● **Prompt**: State how many lines of the records contain the string "Live", and give no other information.

Dataset entries

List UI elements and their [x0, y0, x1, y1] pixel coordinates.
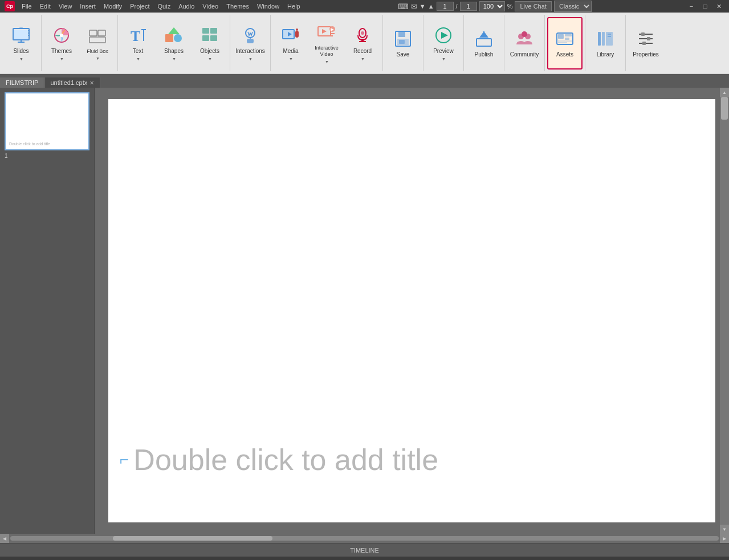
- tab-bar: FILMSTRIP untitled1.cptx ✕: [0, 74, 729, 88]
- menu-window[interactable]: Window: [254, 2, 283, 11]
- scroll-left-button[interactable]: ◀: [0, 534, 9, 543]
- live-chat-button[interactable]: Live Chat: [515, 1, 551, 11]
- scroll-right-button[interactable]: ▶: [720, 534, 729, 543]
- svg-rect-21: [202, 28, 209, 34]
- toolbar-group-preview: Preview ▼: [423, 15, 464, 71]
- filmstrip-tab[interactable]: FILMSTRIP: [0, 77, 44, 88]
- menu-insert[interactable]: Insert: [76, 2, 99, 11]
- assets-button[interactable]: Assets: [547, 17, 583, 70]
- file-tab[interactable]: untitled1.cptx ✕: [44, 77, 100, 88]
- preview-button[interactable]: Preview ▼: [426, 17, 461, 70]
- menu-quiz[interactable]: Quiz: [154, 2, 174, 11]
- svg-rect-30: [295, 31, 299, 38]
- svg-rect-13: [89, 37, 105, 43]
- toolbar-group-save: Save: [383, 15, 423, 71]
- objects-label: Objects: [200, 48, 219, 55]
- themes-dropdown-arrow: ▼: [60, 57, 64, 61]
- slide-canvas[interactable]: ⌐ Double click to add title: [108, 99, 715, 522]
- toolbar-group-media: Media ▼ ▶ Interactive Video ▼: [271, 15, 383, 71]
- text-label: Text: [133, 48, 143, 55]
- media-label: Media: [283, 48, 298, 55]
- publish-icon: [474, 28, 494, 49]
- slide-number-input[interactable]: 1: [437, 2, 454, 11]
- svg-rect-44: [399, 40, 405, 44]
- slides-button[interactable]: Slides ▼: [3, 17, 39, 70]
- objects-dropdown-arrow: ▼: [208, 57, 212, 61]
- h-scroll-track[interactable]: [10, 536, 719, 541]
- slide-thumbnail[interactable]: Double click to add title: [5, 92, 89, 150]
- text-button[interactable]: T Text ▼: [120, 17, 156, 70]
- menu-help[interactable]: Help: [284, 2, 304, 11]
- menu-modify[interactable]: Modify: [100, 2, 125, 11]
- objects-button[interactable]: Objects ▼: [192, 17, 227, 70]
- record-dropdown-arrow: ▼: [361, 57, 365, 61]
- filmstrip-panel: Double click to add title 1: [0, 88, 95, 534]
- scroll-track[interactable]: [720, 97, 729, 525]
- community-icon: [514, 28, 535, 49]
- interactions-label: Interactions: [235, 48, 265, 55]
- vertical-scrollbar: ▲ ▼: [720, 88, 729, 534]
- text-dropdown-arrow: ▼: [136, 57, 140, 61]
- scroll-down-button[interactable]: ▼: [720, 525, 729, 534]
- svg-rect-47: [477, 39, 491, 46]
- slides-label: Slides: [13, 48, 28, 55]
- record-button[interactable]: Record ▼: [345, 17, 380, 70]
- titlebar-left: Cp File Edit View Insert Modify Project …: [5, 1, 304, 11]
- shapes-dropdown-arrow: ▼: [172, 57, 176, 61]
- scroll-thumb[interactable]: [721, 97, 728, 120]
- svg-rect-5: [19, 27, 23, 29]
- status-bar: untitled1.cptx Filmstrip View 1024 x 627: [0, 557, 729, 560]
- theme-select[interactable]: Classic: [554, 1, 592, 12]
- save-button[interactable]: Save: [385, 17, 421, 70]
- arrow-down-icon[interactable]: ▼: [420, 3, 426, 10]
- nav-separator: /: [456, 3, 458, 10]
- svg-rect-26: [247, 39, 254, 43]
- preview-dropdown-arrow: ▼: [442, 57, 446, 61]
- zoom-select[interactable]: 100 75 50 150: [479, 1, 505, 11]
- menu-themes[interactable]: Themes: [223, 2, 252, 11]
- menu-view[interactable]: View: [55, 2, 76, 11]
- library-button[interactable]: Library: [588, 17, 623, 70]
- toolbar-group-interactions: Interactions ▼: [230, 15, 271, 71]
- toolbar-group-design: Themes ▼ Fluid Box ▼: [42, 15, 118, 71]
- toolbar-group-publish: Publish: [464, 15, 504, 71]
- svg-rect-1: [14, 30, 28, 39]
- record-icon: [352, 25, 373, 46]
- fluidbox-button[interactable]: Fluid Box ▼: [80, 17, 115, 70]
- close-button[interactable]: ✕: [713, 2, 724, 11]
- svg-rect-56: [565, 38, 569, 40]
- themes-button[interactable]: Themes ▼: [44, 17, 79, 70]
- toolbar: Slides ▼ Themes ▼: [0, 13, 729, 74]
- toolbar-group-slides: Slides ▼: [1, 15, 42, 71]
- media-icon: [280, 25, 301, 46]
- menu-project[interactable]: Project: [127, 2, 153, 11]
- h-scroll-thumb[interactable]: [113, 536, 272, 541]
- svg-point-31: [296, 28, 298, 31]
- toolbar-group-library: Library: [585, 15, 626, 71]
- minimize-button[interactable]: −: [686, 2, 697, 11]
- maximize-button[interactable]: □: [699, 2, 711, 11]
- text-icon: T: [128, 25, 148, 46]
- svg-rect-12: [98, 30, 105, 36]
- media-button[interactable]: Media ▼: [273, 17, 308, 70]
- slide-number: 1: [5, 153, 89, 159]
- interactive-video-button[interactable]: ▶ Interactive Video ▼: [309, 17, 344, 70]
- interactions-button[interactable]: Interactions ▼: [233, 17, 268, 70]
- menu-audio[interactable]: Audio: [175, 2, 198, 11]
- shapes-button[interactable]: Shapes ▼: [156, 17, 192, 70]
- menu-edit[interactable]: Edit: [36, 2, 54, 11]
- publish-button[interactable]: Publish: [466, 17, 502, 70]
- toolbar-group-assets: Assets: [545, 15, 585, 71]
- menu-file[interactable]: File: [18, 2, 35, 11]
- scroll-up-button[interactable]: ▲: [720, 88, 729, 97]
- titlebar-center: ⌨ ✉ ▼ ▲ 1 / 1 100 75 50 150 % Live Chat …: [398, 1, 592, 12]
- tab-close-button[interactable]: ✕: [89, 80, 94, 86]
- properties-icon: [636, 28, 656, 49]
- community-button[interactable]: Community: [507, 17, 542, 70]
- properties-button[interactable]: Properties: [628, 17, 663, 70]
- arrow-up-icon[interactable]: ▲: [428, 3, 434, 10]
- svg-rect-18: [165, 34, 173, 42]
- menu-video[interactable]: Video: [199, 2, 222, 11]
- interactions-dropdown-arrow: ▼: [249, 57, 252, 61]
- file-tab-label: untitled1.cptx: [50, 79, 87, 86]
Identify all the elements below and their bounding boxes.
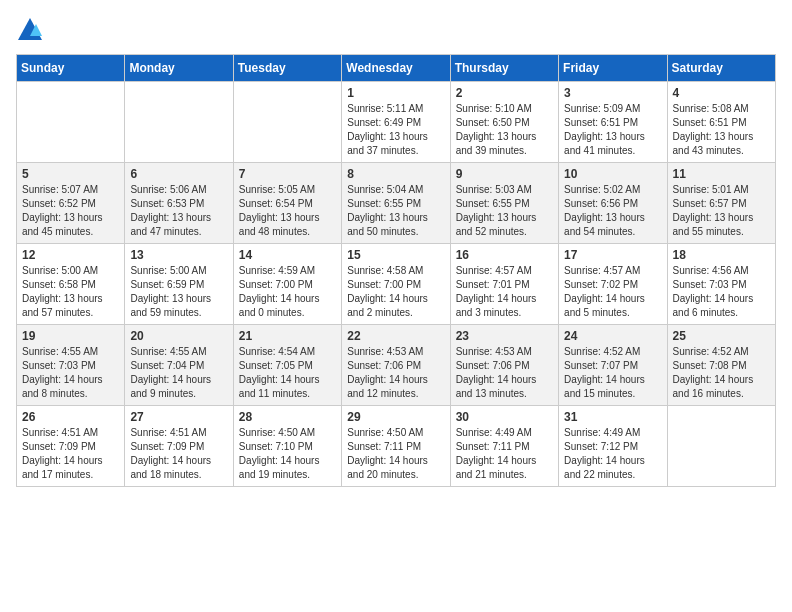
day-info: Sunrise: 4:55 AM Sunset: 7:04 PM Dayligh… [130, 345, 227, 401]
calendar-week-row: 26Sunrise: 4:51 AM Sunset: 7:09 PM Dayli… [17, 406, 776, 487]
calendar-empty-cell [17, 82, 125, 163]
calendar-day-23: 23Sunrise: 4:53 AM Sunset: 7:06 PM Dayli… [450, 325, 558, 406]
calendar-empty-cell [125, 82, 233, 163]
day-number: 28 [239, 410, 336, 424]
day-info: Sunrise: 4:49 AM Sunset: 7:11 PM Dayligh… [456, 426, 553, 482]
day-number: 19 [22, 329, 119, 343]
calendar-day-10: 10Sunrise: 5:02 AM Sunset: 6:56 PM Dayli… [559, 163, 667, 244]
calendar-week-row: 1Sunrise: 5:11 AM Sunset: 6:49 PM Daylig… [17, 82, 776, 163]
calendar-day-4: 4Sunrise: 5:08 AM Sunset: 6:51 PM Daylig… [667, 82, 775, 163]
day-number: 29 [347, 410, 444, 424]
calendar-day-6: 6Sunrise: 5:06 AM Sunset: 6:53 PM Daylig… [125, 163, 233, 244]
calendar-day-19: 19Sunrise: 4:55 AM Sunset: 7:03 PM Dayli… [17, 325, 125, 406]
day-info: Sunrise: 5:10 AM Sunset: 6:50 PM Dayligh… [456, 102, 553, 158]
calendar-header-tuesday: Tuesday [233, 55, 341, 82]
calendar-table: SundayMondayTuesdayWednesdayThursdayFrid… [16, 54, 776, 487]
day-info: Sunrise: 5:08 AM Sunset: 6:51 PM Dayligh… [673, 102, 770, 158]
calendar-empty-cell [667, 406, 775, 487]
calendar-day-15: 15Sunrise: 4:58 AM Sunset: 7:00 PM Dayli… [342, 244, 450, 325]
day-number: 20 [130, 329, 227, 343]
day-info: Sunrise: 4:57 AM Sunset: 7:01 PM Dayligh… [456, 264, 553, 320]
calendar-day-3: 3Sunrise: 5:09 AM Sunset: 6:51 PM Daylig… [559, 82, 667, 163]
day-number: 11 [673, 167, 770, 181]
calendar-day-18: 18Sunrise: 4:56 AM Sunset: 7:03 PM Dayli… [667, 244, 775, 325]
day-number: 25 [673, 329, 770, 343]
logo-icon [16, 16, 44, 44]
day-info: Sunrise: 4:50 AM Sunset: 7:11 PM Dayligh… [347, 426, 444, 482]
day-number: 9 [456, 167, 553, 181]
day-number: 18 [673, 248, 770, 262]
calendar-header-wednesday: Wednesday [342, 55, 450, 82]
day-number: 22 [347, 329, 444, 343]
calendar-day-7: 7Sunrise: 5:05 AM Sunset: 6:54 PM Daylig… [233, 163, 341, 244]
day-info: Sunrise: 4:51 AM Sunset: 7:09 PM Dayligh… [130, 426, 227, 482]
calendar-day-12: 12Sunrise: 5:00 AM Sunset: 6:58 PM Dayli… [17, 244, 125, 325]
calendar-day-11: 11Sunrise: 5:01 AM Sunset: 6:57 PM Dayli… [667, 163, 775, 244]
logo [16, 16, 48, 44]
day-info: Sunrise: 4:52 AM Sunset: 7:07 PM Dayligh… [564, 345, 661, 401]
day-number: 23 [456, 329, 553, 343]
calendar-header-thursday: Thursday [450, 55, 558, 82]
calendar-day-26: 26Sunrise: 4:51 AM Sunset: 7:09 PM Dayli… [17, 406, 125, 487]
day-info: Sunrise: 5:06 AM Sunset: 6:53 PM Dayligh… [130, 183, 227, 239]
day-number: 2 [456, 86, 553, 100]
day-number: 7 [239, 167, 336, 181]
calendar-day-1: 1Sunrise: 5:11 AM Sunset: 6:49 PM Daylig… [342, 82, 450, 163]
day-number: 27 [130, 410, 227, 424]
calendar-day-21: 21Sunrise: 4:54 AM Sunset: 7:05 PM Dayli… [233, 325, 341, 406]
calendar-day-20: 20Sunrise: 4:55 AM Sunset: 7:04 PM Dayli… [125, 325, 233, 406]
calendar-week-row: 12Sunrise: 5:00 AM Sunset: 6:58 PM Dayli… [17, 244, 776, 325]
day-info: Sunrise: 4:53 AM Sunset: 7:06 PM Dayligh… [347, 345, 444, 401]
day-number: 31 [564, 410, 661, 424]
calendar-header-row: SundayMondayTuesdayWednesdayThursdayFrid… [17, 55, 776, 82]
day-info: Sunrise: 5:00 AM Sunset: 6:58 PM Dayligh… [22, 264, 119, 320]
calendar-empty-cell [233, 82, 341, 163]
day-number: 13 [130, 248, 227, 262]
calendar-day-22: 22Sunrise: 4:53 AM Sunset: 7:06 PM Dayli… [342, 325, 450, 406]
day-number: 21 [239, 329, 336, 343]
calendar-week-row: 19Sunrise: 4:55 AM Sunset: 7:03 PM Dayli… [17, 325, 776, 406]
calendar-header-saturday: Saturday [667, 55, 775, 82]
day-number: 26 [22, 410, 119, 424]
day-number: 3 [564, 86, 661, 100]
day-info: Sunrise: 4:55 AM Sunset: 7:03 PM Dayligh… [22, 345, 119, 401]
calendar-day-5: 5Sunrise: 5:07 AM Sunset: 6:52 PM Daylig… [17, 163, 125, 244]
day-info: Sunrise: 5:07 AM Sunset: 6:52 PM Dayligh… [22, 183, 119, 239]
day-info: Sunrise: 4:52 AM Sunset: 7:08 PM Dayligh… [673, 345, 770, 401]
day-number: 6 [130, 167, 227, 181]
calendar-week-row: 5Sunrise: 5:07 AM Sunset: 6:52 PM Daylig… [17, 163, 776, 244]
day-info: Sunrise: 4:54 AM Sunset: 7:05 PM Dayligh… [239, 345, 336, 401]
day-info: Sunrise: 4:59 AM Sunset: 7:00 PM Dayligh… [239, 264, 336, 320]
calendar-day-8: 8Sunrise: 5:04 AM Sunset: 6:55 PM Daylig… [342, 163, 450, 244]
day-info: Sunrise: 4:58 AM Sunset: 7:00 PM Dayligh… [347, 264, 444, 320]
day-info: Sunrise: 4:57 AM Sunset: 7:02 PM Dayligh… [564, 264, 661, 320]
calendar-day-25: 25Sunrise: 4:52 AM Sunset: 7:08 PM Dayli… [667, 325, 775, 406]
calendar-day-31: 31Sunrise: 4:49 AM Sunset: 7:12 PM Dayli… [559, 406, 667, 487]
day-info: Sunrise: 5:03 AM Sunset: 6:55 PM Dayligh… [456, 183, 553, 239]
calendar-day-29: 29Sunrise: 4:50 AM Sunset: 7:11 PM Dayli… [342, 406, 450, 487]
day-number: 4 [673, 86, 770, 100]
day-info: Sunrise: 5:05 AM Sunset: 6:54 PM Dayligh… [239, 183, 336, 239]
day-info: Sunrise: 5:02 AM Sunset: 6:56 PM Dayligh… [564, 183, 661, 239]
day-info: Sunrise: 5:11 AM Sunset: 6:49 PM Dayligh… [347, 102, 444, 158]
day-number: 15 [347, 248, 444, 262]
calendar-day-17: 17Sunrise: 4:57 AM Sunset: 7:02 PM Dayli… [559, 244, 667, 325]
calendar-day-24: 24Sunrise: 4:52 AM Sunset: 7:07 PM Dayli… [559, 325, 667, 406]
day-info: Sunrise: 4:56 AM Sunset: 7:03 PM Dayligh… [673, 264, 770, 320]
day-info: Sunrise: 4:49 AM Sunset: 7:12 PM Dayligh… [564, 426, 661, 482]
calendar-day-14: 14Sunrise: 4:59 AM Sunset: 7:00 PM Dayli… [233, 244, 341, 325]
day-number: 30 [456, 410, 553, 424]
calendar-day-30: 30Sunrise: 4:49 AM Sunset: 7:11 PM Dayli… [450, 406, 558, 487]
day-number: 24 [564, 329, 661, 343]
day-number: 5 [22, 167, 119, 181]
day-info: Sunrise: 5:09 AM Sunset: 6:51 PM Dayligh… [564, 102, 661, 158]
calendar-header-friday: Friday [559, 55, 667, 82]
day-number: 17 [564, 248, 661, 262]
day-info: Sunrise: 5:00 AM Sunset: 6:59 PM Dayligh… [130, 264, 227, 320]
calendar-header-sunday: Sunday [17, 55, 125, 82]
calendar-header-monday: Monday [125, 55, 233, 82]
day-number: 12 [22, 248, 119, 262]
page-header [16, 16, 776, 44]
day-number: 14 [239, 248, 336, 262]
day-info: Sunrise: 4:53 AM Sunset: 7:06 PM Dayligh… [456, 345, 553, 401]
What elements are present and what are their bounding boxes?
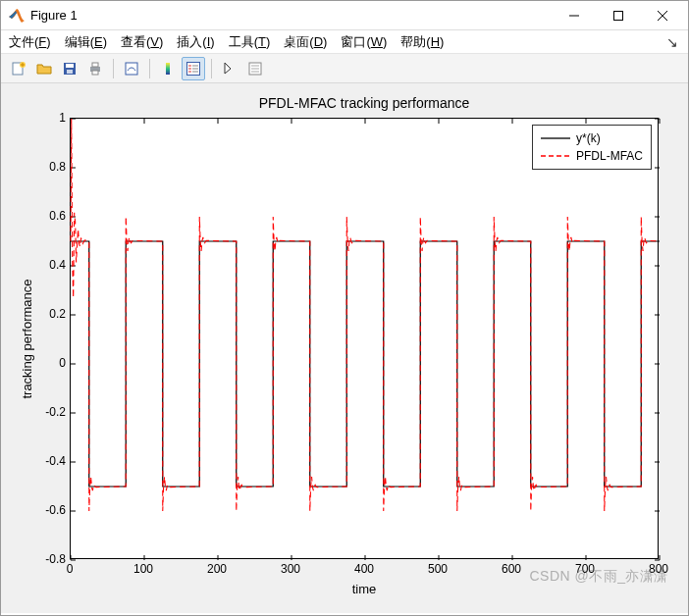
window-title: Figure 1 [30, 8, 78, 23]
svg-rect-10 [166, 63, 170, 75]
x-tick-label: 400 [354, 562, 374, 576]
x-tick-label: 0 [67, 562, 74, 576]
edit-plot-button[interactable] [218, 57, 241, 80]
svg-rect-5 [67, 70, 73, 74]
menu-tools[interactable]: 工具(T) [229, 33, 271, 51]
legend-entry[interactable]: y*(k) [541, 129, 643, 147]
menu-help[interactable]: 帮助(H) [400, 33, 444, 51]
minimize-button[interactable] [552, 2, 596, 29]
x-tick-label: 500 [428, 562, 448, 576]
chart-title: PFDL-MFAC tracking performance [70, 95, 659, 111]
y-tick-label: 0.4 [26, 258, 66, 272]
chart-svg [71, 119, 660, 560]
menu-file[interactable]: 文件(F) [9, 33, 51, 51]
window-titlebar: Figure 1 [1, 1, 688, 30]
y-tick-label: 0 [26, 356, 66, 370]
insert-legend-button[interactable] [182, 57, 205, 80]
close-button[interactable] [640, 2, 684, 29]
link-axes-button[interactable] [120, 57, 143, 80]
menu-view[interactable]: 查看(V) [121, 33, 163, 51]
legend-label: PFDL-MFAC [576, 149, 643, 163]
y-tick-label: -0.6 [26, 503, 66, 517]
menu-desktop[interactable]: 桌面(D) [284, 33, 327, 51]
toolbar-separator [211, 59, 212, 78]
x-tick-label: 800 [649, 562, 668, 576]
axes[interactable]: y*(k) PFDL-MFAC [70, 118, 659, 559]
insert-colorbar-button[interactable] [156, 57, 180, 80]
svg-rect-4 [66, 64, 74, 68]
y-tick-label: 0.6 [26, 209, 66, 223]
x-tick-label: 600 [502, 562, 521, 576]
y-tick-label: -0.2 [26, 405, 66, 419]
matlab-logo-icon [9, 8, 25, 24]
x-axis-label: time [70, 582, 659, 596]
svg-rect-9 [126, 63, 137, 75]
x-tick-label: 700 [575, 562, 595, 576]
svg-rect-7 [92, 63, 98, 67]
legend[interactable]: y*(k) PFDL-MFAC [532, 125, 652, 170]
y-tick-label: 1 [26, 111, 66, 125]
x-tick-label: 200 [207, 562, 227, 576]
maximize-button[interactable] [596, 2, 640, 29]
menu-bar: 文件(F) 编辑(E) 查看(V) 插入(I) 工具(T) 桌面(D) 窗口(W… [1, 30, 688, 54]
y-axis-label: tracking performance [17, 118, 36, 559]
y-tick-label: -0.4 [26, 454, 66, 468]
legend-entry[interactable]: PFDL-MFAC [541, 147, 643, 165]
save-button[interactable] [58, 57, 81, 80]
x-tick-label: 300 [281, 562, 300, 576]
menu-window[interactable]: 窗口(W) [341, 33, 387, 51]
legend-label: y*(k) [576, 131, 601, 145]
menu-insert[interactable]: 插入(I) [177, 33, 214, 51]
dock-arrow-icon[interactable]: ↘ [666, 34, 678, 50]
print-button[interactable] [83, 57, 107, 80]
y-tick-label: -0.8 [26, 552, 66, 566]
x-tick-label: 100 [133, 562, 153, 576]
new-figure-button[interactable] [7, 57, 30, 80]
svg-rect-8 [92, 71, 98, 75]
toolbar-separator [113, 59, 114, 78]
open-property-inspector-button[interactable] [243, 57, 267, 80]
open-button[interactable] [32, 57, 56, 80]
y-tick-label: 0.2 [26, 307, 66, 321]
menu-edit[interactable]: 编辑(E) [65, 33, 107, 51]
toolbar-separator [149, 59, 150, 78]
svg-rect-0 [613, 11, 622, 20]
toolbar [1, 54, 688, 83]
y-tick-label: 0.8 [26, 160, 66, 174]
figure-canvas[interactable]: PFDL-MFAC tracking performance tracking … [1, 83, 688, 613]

● **Exercise result**: 2